EXERCISE: One part of the entries below is wanted: the lines from the one containing "Немає питань про даний товар, станьте" through the one containing "Sürücüsüz Araç". Write those out exactly and nothing else.

(Extracted records)
○ ○ ○
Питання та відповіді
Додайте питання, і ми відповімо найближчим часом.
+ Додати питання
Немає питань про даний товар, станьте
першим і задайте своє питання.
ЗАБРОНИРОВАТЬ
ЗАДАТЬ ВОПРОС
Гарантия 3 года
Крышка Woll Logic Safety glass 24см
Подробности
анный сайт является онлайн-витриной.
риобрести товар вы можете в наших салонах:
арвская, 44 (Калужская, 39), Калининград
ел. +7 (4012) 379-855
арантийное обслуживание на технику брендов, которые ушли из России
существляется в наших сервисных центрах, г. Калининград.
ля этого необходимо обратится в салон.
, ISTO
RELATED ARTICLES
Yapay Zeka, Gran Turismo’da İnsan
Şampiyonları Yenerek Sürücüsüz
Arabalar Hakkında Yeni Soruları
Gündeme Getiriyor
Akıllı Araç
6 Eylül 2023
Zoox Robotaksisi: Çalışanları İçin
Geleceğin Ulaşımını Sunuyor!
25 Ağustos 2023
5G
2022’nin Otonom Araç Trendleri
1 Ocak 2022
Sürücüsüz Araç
○ ○ ○
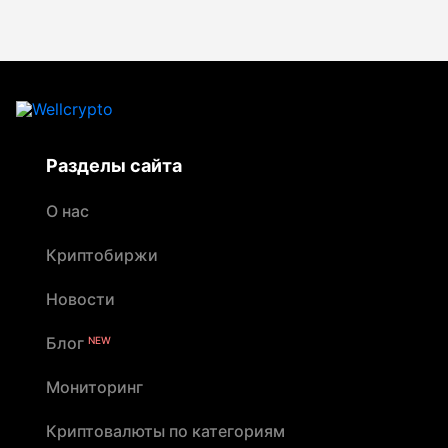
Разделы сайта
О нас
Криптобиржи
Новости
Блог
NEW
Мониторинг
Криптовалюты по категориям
○ ○ ○
ANSWER SPACE:
Немає питань про даний товар, станьте
першим і задайте своє питання.
ЗАБРОНИРОВАТЬ
ЗАДАТЬ ВОПРОС
Гарантия 3 года
Крышка Woll Logic Safety glass 24см
Подробности
анный сайт является онлайн-витриной.
риобрести товар вы можете в наших салонах:
арвская, 44 (Калужская, 39), Калининград
ел. +7 (4012) 379-855
арантийное обслуживание на технику брендов, которые ушли из России
существляется в наших сервисных центрах, г. Калининград.
ля этого необходимо обратится в салон.
, ISTO
RELATED ARTICLES
Yapay Zeka, Gran Turismo’da İnsan
Şampiyonları Yenerek Sürücüsüz
Arabalar Hakkında Yeni Soruları
Gündeme Getiriyor
Akıllı Araç
6 Eylül 2023
Zoox Robotaksisi: Çalışanları İçin
Geleceğin Ulaşımını Sunuyor!
25 Ağustos 2023
5G
2022’nin Otonom Araç Trendleri
1 Ocak 2022
Sürücüsüz Araç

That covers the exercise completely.